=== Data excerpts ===
────────────────────────────────────────

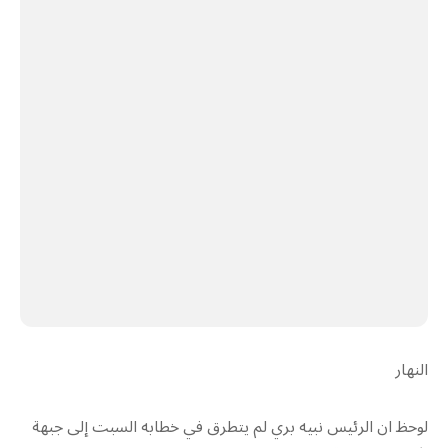
النهار
لوحظ ان الرئيس نبيه بري لم يتطرق في خطابه السبت إلى جبهة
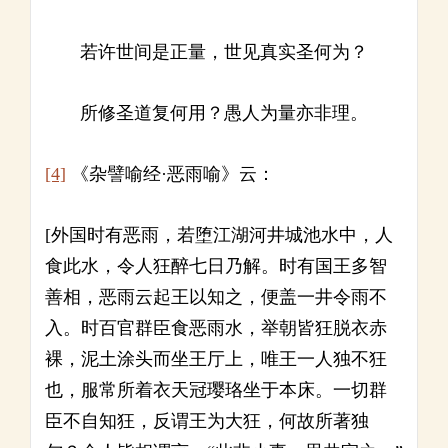
若许世间是正量，世见真实圣何为？
所修圣道复何用？愚人为量亦非理。
[4]
《杂譬喻经·恶雨喻》云：
[外国时有恶雨，若堕江湖河井城池水中，人
食此水，令人狂醉七日乃解。时有国王多智
善相，恶雨云起王以知之，便盖一井令雨不
入。时百官群臣食恶雨水，举朝皆狂脱衣赤
裸，泥土涂头而坐王厅上，唯王一人独不狂
也，服常所着衣天冠璎珞坐于本床。一切群
臣不自知狂，反谓王为大狂，何故所著独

────────────────────────────────────────

=== What needs to be done ===
Please write out, exactly as they appear, only the lines from the one holding "善相，恶雨云起王以知之，便盖一井令雨不" through the end of the data.

=== Reply to the exercise ===
善相，恶雨云起王以知之，便盖一井令雨不
入。时百官群臣食恶雨水，举朝皆狂脱衣赤
裸，泥土涂头而坐王厅上，唯王一人独不狂
也，服常所着衣天冠璎珞坐于本床。一切群
臣不自知狂，反谓王为大狂，何故所著独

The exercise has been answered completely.